473,722 Members | 2,338 Online
Bytes | Software Development & Data Engineering Community
+ Post

Home Posts Topics Members FAQ

RFC: A Distributed Universal SGML/XML Catalogue Management System

Rationale
=========

Many applications today benefit from an SGML and/or XML Entity Catalogue
to dereference entities referenced by a Public Identifier. For a
validating SGML parser this is an absolute requirement. For any
SGML or XML parser it serves to enable entities such as DTDs and
modules to be resolved locally.

Hitherto, different packages and applications have distributed entity
catalogues. Examples are Docbook, HTML Validators, the OpenSP parser,
and operating system distros. However, there is little coordination
between the distributors of these, and no common package distributors
can rely on. Even in tightly-controlled environments such as the
Debian packages, the W3C Validator includes its own Entity
Catalogue rather than relying on it being available as a dependency.

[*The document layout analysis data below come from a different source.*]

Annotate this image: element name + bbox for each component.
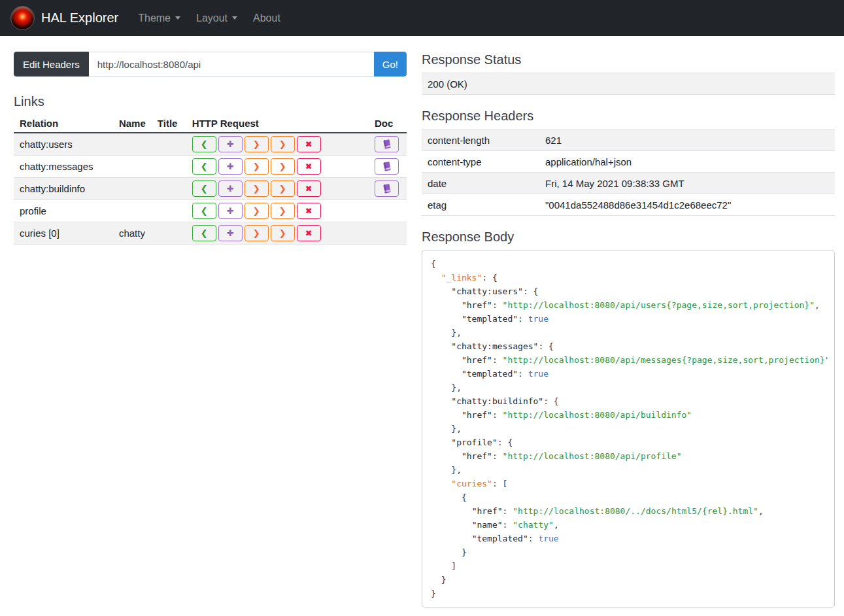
delete-button[interactable]: ✖ bbox=[297, 158, 321, 175]
doc-cell bbox=[369, 200, 407, 222]
main-content: Edit Headers Go! Links Relation Name Tit… bbox=[0, 36, 844, 607]
delete-button[interactable]: ✖ bbox=[297, 180, 321, 197]
links-table: Relation Name Title HTTP Request Doc cha… bbox=[14, 114, 407, 245]
doc-button[interactable] bbox=[375, 158, 399, 175]
title-cell bbox=[152, 222, 186, 245]
column-header-title: Title bbox=[152, 114, 186, 133]
table-row: chatty:users❮✚❯❯✖ bbox=[14, 133, 407, 156]
links-table-header-row: Relation Name Title HTTP Request Doc bbox=[14, 114, 407, 133]
code-line: "templated": true bbox=[431, 312, 828, 326]
chevron-down-icon bbox=[232, 16, 237, 20]
name-cell bbox=[113, 178, 152, 200]
delete-button[interactable]: ✖ bbox=[297, 136, 321, 152]
header-row: etag"0041da552488d86e31454d1c2e68eec72" bbox=[422, 194, 835, 216]
title-cell bbox=[152, 178, 186, 200]
layout-menu[interactable]: Layout bbox=[188, 7, 245, 29]
go-button[interactable]: Go! bbox=[374, 52, 407, 77]
name-cell bbox=[113, 133, 152, 156]
header-name: date bbox=[422, 173, 539, 194]
patch-button[interactable]: ❯ bbox=[271, 158, 295, 175]
put-button[interactable]: ❯ bbox=[245, 225, 269, 241]
http-request-cell: ❮✚❯❯✖ bbox=[186, 200, 369, 222]
response-body-box: { "_links": { "chatty:users": { "href": … bbox=[422, 250, 835, 607]
http-request-cell: ❮✚❯❯✖ bbox=[186, 222, 369, 245]
doc-button[interactable] bbox=[375, 180, 399, 197]
header-row: dateFri, 14 May 2021 09:38:33 GMT bbox=[422, 173, 835, 194]
patch-button[interactable]: ❯ bbox=[271, 203, 295, 219]
patch-button[interactable]: ❯ bbox=[271, 136, 295, 152]
column-header-http-request: HTTP Request bbox=[186, 114, 369, 133]
code-line: "chatty:messages": { bbox=[431, 339, 828, 353]
put-button[interactable]: ❯ bbox=[245, 203, 269, 219]
put-button[interactable]: ❯ bbox=[245, 158, 269, 175]
doc-cell bbox=[369, 133, 407, 156]
patch-button[interactable]: ❯ bbox=[271, 225, 295, 241]
title-cell bbox=[152, 133, 186, 156]
patch-button[interactable]: ❯ bbox=[271, 180, 295, 197]
doc-cell bbox=[369, 156, 407, 178]
chevron-down-icon bbox=[175, 16, 180, 20]
http-request-cell: ❮✚❯❯✖ bbox=[186, 178, 369, 200]
header-name: content-type bbox=[422, 151, 539, 173]
code-line: { bbox=[431, 490, 828, 504]
doc-cell bbox=[369, 178, 407, 200]
code-line: }, bbox=[431, 326, 828, 339]
put-button[interactable]: ❯ bbox=[245, 180, 269, 197]
status-value: 200 (OK) bbox=[422, 73, 835, 95]
response-headers-body: content-length621content-typeapplication… bbox=[422, 129, 835, 216]
doc-button[interactable] bbox=[375, 136, 399, 152]
http-request-cell: ❮✚❯❯✖ bbox=[186, 133, 369, 156]
code-line: "href": "http://localhost:8080/api/profi… bbox=[431, 449, 828, 463]
app-title: HAL Explorer bbox=[41, 10, 118, 26]
delete-button[interactable]: ✖ bbox=[297, 203, 321, 219]
title-cell bbox=[152, 156, 186, 178]
code-line: "chatty:users": { bbox=[431, 284, 828, 298]
get-button[interactable]: ❮ bbox=[192, 180, 216, 197]
post-button[interactable]: ✚ bbox=[218, 225, 243, 241]
response-panel: Response Status 200 (OK) Response Header… bbox=[422, 52, 835, 607]
relation-cell: chatty:messages bbox=[14, 156, 113, 178]
get-button[interactable]: ❮ bbox=[192, 203, 216, 219]
header-value: 621 bbox=[539, 129, 835, 151]
about-link[interactable]: About bbox=[245, 7, 288, 29]
theme-menu[interactable]: Theme bbox=[130, 7, 188, 29]
code-line: }, bbox=[431, 381, 828, 394]
relation-cell: profile bbox=[14, 200, 113, 222]
get-button[interactable]: ❮ bbox=[192, 136, 216, 152]
post-button[interactable]: ✚ bbox=[218, 203, 243, 219]
name-cell bbox=[113, 200, 152, 222]
code-line: } bbox=[431, 573, 828, 587]
links-title: Links bbox=[14, 94, 407, 109]
layout-menu-label: Layout bbox=[196, 12, 228, 24]
post-button[interactable]: ✚ bbox=[218, 136, 243, 152]
delete-button[interactable]: ✖ bbox=[297, 225, 321, 241]
post-button[interactable]: ✚ bbox=[218, 158, 243, 175]
get-button[interactable]: ❮ bbox=[192, 158, 216, 175]
header-value: Fri, 14 May 2021 09:38:33 GMT bbox=[539, 173, 835, 194]
code-line: "href": "http://localhost:8080/api/users… bbox=[431, 298, 828, 312]
edit-headers-button[interactable]: Edit Headers bbox=[14, 52, 89, 77]
relation-cell: curies [0] bbox=[14, 222, 113, 245]
code-line: "profile": { bbox=[431, 436, 828, 449]
navbar: HAL Explorer Theme Layout About bbox=[0, 0, 844, 36]
response-status-table: 200 (OK) bbox=[422, 73, 835, 95]
about-link-label: About bbox=[253, 12, 280, 24]
code-line: "templated": true bbox=[431, 532, 828, 545]
code-line: ] bbox=[431, 559, 828, 573]
code-line: "templated": true bbox=[431, 367, 828, 381]
code-line: } bbox=[431, 545, 828, 559]
response-body-title: Response Body bbox=[422, 229, 835, 245]
post-button[interactable]: ✚ bbox=[218, 180, 243, 197]
status-row: 200 (OK) bbox=[422, 73, 835, 95]
code-line: "_links": { bbox=[431, 271, 828, 284]
relation-cell: chatty:users bbox=[14, 133, 113, 156]
put-button[interactable]: ❯ bbox=[245, 136, 269, 152]
response-status-title: Response Status bbox=[422, 52, 835, 67]
code-line: "href": "http://localhost:8080/../docs/h… bbox=[431, 504, 828, 518]
code-line: "href": "http://localhost:8080/api/build… bbox=[431, 408, 828, 422]
relation-cell: chatty:buildinfo bbox=[14, 178, 113, 200]
column-header-name: Name bbox=[113, 114, 152, 133]
get-button[interactable]: ❮ bbox=[192, 225, 216, 241]
url-input[interactable] bbox=[89, 52, 374, 77]
links-table-body: chatty:users❮✚❯❯✖chatty:messages❮✚❯❯✖cha… bbox=[14, 133, 407, 245]
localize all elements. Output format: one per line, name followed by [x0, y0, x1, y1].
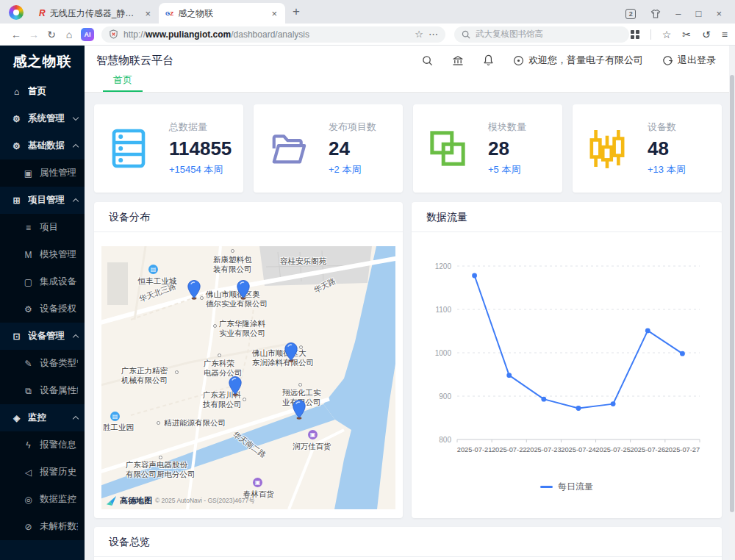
apps-grid-icon[interactable]	[631, 30, 639, 39]
map-attribution: 高德地图 © 2025 AutoNavi - GS(2023)4677号	[106, 495, 255, 506]
panel-title-data-flow: 数据流量	[412, 202, 722, 232]
tab-home[interactable]: 首页	[103, 73, 143, 92]
logout-button[interactable]: 退出登录	[662, 54, 716, 67]
gear-icon: ⚙	[11, 141, 22, 151]
browser-tabstrip: R 无线压力传感器_静力水准仪_ × GZ 感之物联 × + 2 – □ ×	[0, 0, 735, 24]
stat-card-总数据量: 总数据量114855+15454 本周	[94, 104, 243, 193]
sidebar-item-label: 设备属性绑定	[40, 384, 78, 397]
sidebar-menu: ⌂首页⚙系统管理⚙基础数据▣属性管理⊞项目管理≡项目M模块管理▢集成设备⚙设备授…	[0, 78, 85, 540]
sidebar-item-报警信息[interactable]: ϟ报警信息	[0, 431, 85, 459]
sidebar-item-系统管理[interactable]: ⚙系统管理	[0, 105, 85, 132]
home-icon: ⌂	[11, 87, 22, 97]
sidebar-item-未解析数据[interactable]: ⊘未解析数据	[0, 513, 85, 540]
sidebar-item-label: 项目	[40, 221, 58, 234]
chart-legend[interactable]: 每日流量	[416, 481, 717, 493]
ai-assistant-button[interactable]: AI	[81, 28, 94, 41]
browser-tab-2-active[interactable]: GZ 感之物联 ×	[159, 3, 285, 24]
forward-button[interactable]: →	[25, 29, 43, 40]
close-button[interactable]: ×	[716, 8, 722, 19]
sidebar-item-设备属性绑定[interactable]: ⧉设备属性绑定	[0, 377, 85, 404]
search-placeholder: 武大复核图书馆高	[476, 29, 543, 40]
sidebar-item-基础数据[interactable]: ⚙基础数据	[0, 132, 85, 159]
chevron-down-icon	[73, 115, 79, 121]
logout-icon	[662, 55, 673, 66]
map-poi-label: 广东正力精密机械有限公司	[121, 366, 168, 384]
map-marker-icon[interactable]	[237, 280, 250, 300]
stat-card-模块数量: 模块数量28+5 本周	[413, 104, 562, 193]
device-overview-panel: 设备总览	[94, 527, 722, 560]
sidebar-item-设备授权[interactable]: ⚙设备授权	[0, 295, 85, 323]
svg-text:2025-07-27: 2025-07-27	[665, 446, 700, 453]
tab1-favicon: R	[39, 8, 46, 18]
bell-icon[interactable]	[483, 54, 494, 66]
stat-value: 48	[648, 137, 686, 160]
candles-icon	[589, 128, 625, 169]
bank-icon[interactable]	[452, 55, 464, 66]
reload-button[interactable]: ↻	[43, 29, 60, 40]
sidebar-item-集成设备[interactable]: ▢集成设备	[0, 268, 85, 295]
sidebar-item-报警历史[interactable]: ◁报警历史	[0, 459, 85, 486]
browser-logo-icon[interactable]	[9, 5, 24, 20]
gear-icon: ⚙	[23, 304, 34, 315]
stat-delta: +5 本周	[488, 163, 526, 176]
sidebar-item-label: 报警历史	[40, 466, 76, 478]
sidebar-item-设备管理[interactable]: ⊡设备管理	[0, 323, 85, 350]
welcome-account[interactable]: 欢迎您，普量电子有限公司	[513, 54, 643, 67]
stat-label: 发布项目数	[329, 121, 376, 134]
sidebar-item-label: 未解析数据	[40, 520, 78, 533]
sidebar-item-监控[interactable]: ◈监控	[0, 404, 85, 431]
map-canvas[interactable]: 高德地图 © 2025 AutoNavi - GS(2023)4677号 华天北…	[101, 246, 395, 509]
maximize-button[interactable]: □	[696, 8, 702, 19]
map-poi-label: 恒丰工业城	[138, 276, 177, 286]
home-button[interactable]: ⌂	[60, 29, 78, 40]
poi-dot-icon	[218, 353, 221, 357]
sidebar-item-首页[interactable]: ⌂首页	[0, 78, 85, 105]
minimize-button[interactable]: –	[675, 8, 681, 19]
svg-text:1100: 1100	[435, 306, 451, 314]
browser-tab-1[interactable]: R 无线压力传感器_静力水准仪_ ×	[32, 3, 159, 24]
poi-dot-icon	[298, 383, 302, 387]
map-poi-label: 胜工业园	[103, 423, 134, 432]
modules-icon	[429, 128, 466, 169]
theme-shirt-icon[interactable]	[650, 9, 661, 19]
map-marker-icon[interactable]	[293, 400, 306, 420]
search-box[interactable]: 武大复核图书馆高	[454, 26, 629, 43]
screenshot-scissors-icon[interactable]: ✂	[682, 29, 691, 40]
sidebar-item-属性管理[interactable]: ▣属性管理	[0, 159, 85, 187]
sidebar-item-项目[interactable]: ≡项目	[0, 214, 85, 241]
tab-count-badge[interactable]: 2	[625, 9, 636, 19]
new-tab-button[interactable]: +	[293, 4, 300, 19]
sidebar-item-项目管理[interactable]: ⊞项目管理	[0, 187, 85, 214]
map-poi-label: 精进能源有限公司	[164, 418, 226, 428]
browser-menu-icon[interactable]: ≡	[722, 29, 728, 40]
sidebar: 感之物联 ⌂首页⚙系统管理⚙基础数据▣属性管理⊞项目管理≡项目M模块管理▢集成设…	[0, 46, 85, 560]
map-marker-icon[interactable]	[284, 342, 298, 362]
sidebar-item-设备类型管理[interactable]: ✎设备类型管理	[0, 350, 85, 377]
sidebar-item-模块管理[interactable]: M模块管理	[0, 241, 85, 268]
header-search-icon[interactable]	[422, 55, 433, 66]
more-options-icon[interactable]: ⋯	[429, 29, 438, 40]
device-icon: ⊡	[11, 331, 22, 342]
bookmark-star-icon[interactable]: ☆	[415, 29, 423, 40]
sidebar-item-数据监控[interactable]: ◎数据监控	[0, 486, 85, 513]
history-undo-icon[interactable]: ↺	[702, 29, 711, 40]
tab1-close-icon[interactable]: ×	[143, 8, 152, 19]
url-text[interactable]: http://www.puliangiot.com/dashboard/anal…	[123, 29, 309, 40]
favorites-icon[interactable]: ☆	[662, 29, 672, 40]
scrollbar-thumb[interactable]	[730, 75, 734, 512]
svg-text:2025-07-21: 2025-07-21	[457, 446, 492, 453]
stat-delta: +15454 本周	[169, 163, 232, 176]
map-marker-icon[interactable]	[229, 376, 242, 396]
stat-label: 模块数量	[488, 121, 526, 134]
map-marker-icon[interactable]	[187, 280, 201, 300]
address-bar[interactable]: http://www.puliangiot.com/dashboard/anal…	[101, 26, 445, 43]
insecure-shield-icon[interactable]	[109, 29, 118, 39]
back-button[interactable]: ←	[7, 29, 25, 40]
app-logo[interactable]: 感之物联	[0, 46, 85, 78]
bind-icon: ⧉	[23, 386, 34, 396]
tab1-title: 无线压力传感器_静力水准仪_	[50, 7, 140, 20]
page-scrollbar[interactable]	[729, 46, 735, 560]
tag-icon: ◈	[11, 413, 22, 423]
tab2-favicon: GZ	[165, 10, 173, 17]
tab2-close-icon[interactable]: ×	[270, 8, 279, 19]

This situation should be rationalised to allow for an SGML and XML
catalogue to be a single package on which other packages can depend.
In this note, we propose a framework for managing such a package.

Goals
=====
* To maintain a Universal Catalogue
* To provide an automated process for generating local installations of
all or part of the Universal Catalogue.
* To minimise the effort and coordination required to ensure that the
universal catalogues and local installations remain up-to-date.
In particular, end-users should be offered a self-maintaining default
installation that eliminates effort on their part altogether.
* To enable control of different parts of the catalogue to be delegated
to the people/organisations responsible for them.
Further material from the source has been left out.